I don’t think I need to say too much about φαρμακείᾳ (pharmakeia). I feel that “sorcery” is a better translation. “Witchcraft” leans toward magic spells (in modern terms, perhaps “medical gaslighting” could be an example), while “sorcery” leans toward medicines and particularly medicinal poisons. And by the way, the history of western medicine encompasses the history of medical poisoning. Hippocrates excluded use of poisons in his oath (dedicated to Greek gods, but oh well). He referred to φάρμακον (medicine, another “pharma” word), but precluded only deadly/fatal ones (θανάσιμον). That part of the oath, naturally, was removed more recently, since the medical and pharmaceutical industry has been poisoning people for centuries with lethal agents such as mercury and arsenic. I am surprised that it took so long for them to change the oath. But the point is, this poisoning was going on even back in Jesus’ time and the Greek word for “medicine” had already taken on the additional meaning of “poison”.
(Side note: “pharmaceutical” has a slightly different etymology – see https://www.etymonline.com/word/pharmaceutical.)
What does Rev. 18:23 actually say, then, in modern language for the time in which the prophecy is to be fulfilled. My suggestion is something to the effect of:
…and the light of a lamp will never shine in you again; and the voice of the groom and bride will never be heard in you again because your transnational/global corporation owners were the global elite, because with your sorcery you deceived the nations.

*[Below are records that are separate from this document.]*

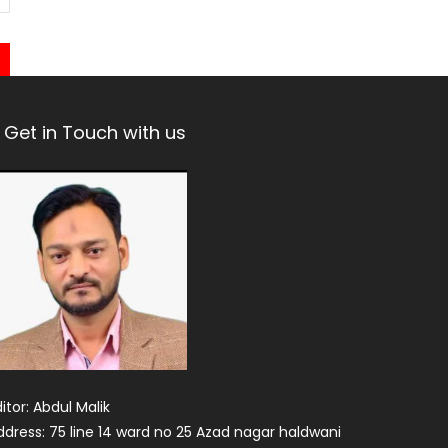
Get in Touch with us
itor: Abdul Malik
ddress: 75 line 14 ward no 25 Azad nagar haldwani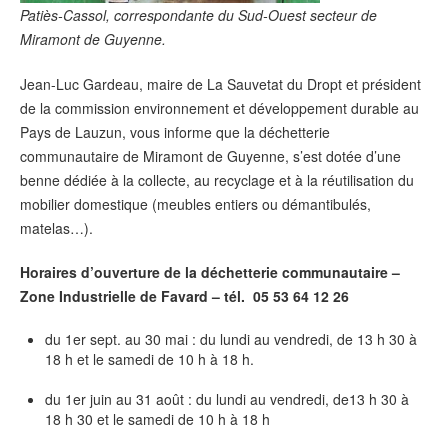
Patiès-Cassol, correspondante du Sud-Ouest secteur de
Miramont de Guyenne.
Jean-Luc Gardeau, maire de La Sauvetat du Dropt et président
de la commission environnement et développement durable au
Pays de Lauzun, vous informe que la déchetterie
communautaire de Miramont de Guyenne, s’est dotée d’une
benne dédiée à la collecte, au recyclage et à la réutilisation du
mobilier domestique (meubles entiers ou démantibulés,
matelas…).
Horaires d’ouverture de la déchetterie communautaire –
Zone Industrielle de Favard – tél.
05 53 64 12 26
du 1er sept. au 30 mai : du lundi au vendredi, de 13 h 30 à
18 h et le samedi de 10 h à 18 h.
du 1er juin au 31 août : du lundi au vendredi, de13 h 30 à
18 h 30 et le samedi de 10 h à 18 h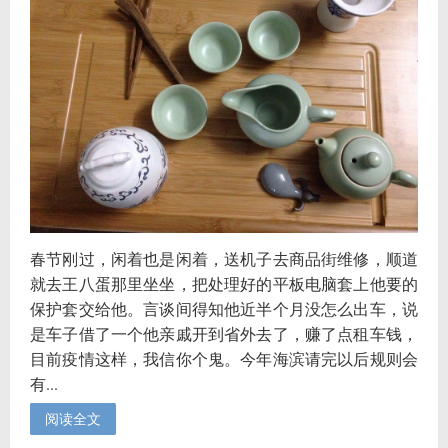
春节刚过，闲着也是闲着，送机子去商品街维修，顺道
就去王八蛋那里坐坐，把处理好的平板电脑套上他要的
保护套交给他。言谈间得知他近半个月没怎么出车，说
是车子借了一个他亲戚开到省外去了，赚了点租车钱，
目前疫情这样，我信你个鬼。今年海滨请完以后规则会
有...
阅读全文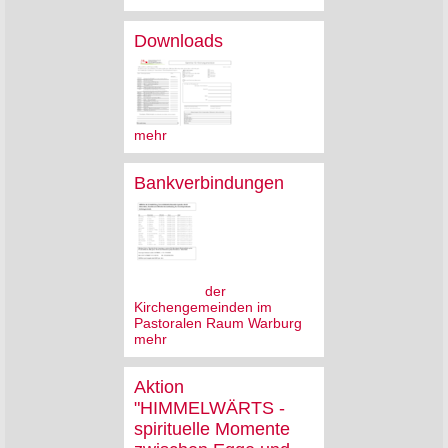
Downloads
mehr
Bankverbindungen
der
Kirchengemeinden im
Pastoralen Raum Warburg
mehr
Aktion
"HIMMELWÄRTS -
spirituelle Momente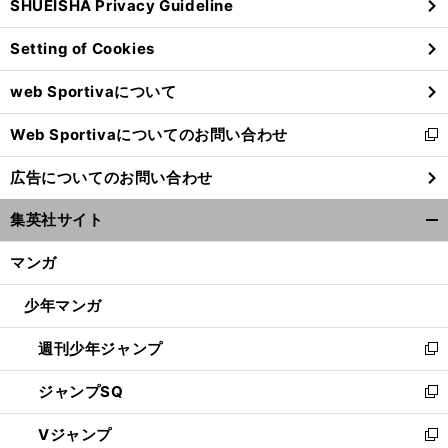
SHUEISHA Privacy Guideline
ィ
ン
Setting of Cookies
ド
ウ
web Sportivaについて
で
開
Web Sportivaについてのお問い合わせ
く
新
し
広告についてのお問い合わせ
い
ウ
集英社サイト
ィ
開
ン
く/
マンガ
ド
閉
ウ
じ
少年マンガ
で
る
開
週刊少年ジャンプ
く
新
し
ジャンプSQ
い
新
ウ
し
Vジャンプ
ィ
い
新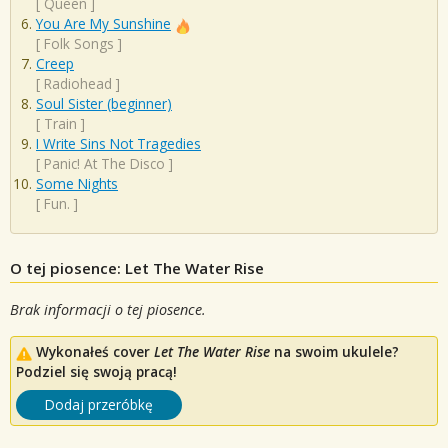
[
Queen
]
You Are My Sunshine
[
Folk Songs
]
Creep
[
Radiohead
]
Soul Sister (beginner)
[
Train
]
I Write Sins Not Tragedies
[
Panic! At The Disco
]
Some Nights
[
Fun.
]
O tej piosence: Let The Water Rise
Brak informacji o tej piosence.
Wykonałeś cover
Let The Water Rise
na swoim ukulele?
Podziel się swoją pracą!
Dodaj przeróbkę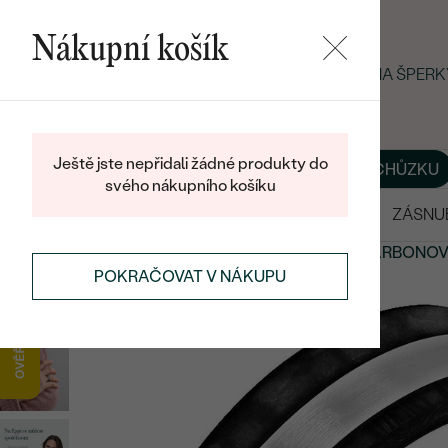
Nákupní košík
LETNÍ BLACK FRIDAY: −25 % NA ŠPE
Ještě jste nepřidali žádné produkty do
O NÁS
BLOG
ŠPERKY NA MÍRU
DOMLUVIT SI SCHŮZKU
svého nákupního košíku
VÝPRODEJ
SNUBNÍ PRSTENY
ZÁSNU
SNUBNÍ PRSTENY
NETRADIČNÍ
SNUBNÍ PRSTENY
KARBONO
POKRAČOVAT V NÁKUPU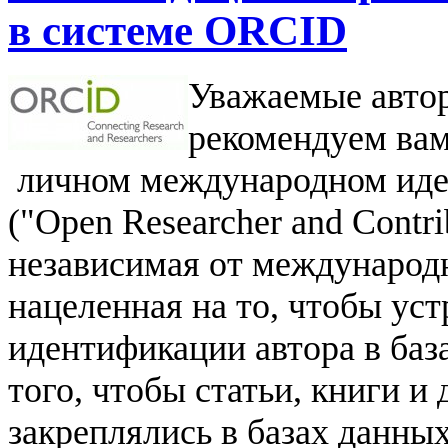
в системе ORCID
Уважаемые авто
рекомендуем вам
личном международном иден
("Open Researcher and Contri
независимая от международ
нацеленная на то, чтобы ус
идентификации автора в баз
того, чтобы статьи, книги и
закреплялись в базах данных 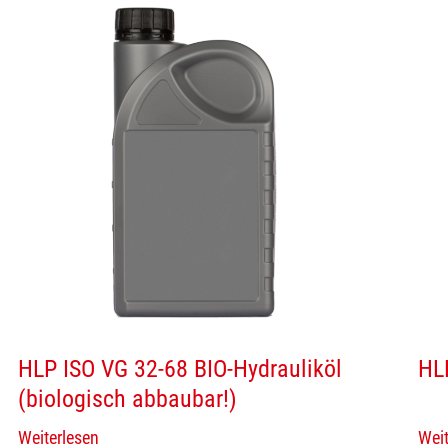
HLP ISO VG 32-68 BIO-Hydrauliköl
HL
(biologisch abbaubar!)
Weiterlesen
Weit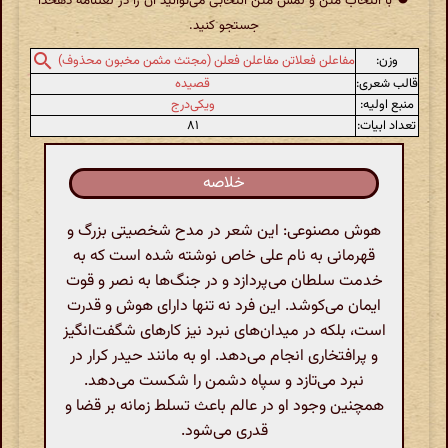
با انتخاب متن و لمس متن انتخابی می‌توانید آن را در لغتنامهٔ دهخدا
جستجو کنید.
وزن:
مفاعلن فعلاتن مفاعلن فعلن (مجتث مثمن مخبون محذوف)
قالب شعری:
قصیده
منبع اولیه:
ویکی‌درج
تعداد ابیات:
۸۱
خلاصه
هوش مصنوعی: این شعر در مدح شخصیتی بزرگ و
قهرمانی به نام علی خاص نوشته شده است که به
خدمت سلطان می‌پردازد و در جنگ‌ها به نصر و قوت
ایمان می‌کوشد. این فرد نه تنها دارای هوش و قدرت
است، بلکه در میدان‌های نبرد نیز کارهای شگفت‌انگیز
و پرافتخاری انجام می‌دهد. او به مانند حیدر کرار در
نبرد می‌تازد و سپاه دشمن را شکست می‌دهد.
همچنین وجود او در عالم باعث تسلط زمانه بر قضا و
قدری می‌شود.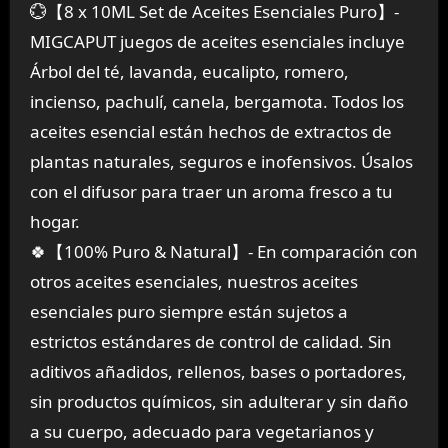
💮【8 x 10ML Set de Aceites Esenciales Puro】-
MIGCAPUT juegos de aceites esenciales incluye
Árbol del té, lavanda, eucalipto, romero,
incienso, pachulí, canela, bergamota. Todos los
aceites esencial están hechos de extractos de
plantas naturales, seguros e inofensivos. Úsalos
con el difusor para traer un aroma fresco a tu
hogar.
🍀【100% Puro & Natural】- En comparación con
otros aceites esenciales, nuestros aceites
esenciales puro siempre están sujetos a
estrictos estándares de control de calidad. Sin
aditivos añadidos, rellenos, bases o portadores,
sin productos químicos, sin adulterar y sin daño
a su cuerpo, adecuado para vegetarianos y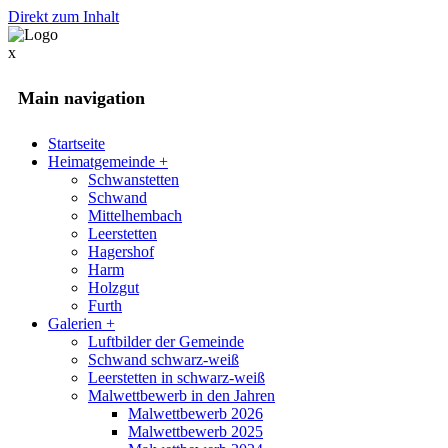
Direkt zum Inhalt
x
Main navigation
Startseite
Heimatgemeinde
+
Schwanstetten
Schwand
Mittelhembach
Leerstetten
Hagershof
Harm
Holzgut
Furth
Galerien
+
Luftbilder der Gemeinde
Schwand schwarz-weiß
Leerstetten in schwarz-weiß
Malwettbewerb in den Jahren
Malwettbewerb 2026
Malwettbewerb 2025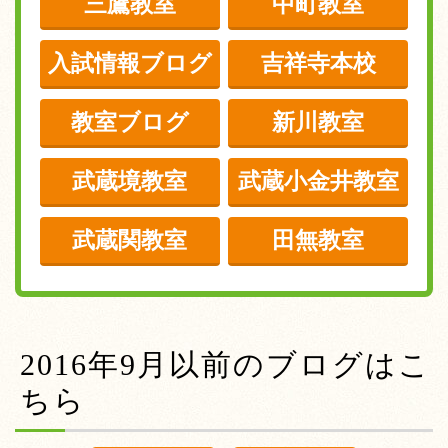
三鷹教室
中町教室
入試情報ブログ
吉祥寺本校
教室ブログ
新川教室
武蔵境教室
武蔵小金井教室
武蔵関教室
田無教室
2016年9月以前のブログはこ
ちら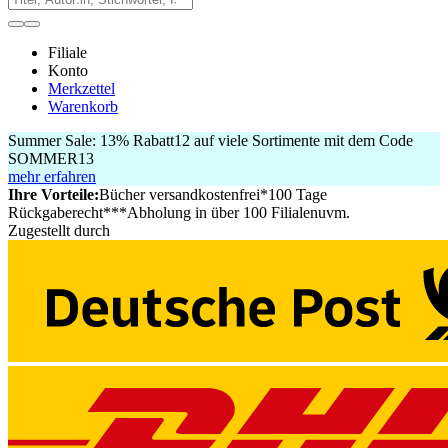
Filiale
Konto
Merkzettel
Warenkorb
Summer Sale:
13% Rabatt
12
auf viele Sortimente mit dem Code
SOMMER13
mehr erfahren
Ihre Vorteile:
Bücher versandkostenfrei*
100 Tage
Rückgaberecht***
Abholung in über 100 Filialen
uvm.
Zugestellt durch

That wouldn’t sell any additional Bibles, but have you seen any nations being deceived through the sorcery of the global elite and their merchants lately (let alone all!)? Do you know the published mechanisms of action of the modRNA (not mRNA) injections that have been administered to billions of deceived people, with even more formulations yet in the pipeline and coming soon? It is sorcery, every bit in the biblical sense.
(Another side note: every attribute of the originators and promoters of these shots can be found in Rev. 21:8, an enumeration of kinds of people that are destined for the Lake of Fire.)
Note that “deceived” in Rev. 23:18 is a particular inflection of the verb πλανάω (planaō) that also appears in Matt. 24:4 and in quite a number of other warnings.
One last thing. The word φαρμακείᾳ first appears in the NT in Gal. 5:20. It may be translated “sorcery”, or other words may be used. What I want to point out is the extreme warning in v. 21:
“…envy, drunkenness, carousing, and things like these, of which I forewarn you, just as I have forewarned you, that those who practice such things will not inherit the kingdom of God.”
That’s harsh! The same warning applies to idolatry (v. 20). I understand it as a warning to the deceivers, and not so much the deceived. Within the church, I suspect the problem is more with the practice of “medical idolatry” than with the practice of sorcery (and woe to those leaders that promote and idolize such practices) but great caution is advised either way. “Political idolatry” is another topic. And that is all I will say about that. For now, anyway.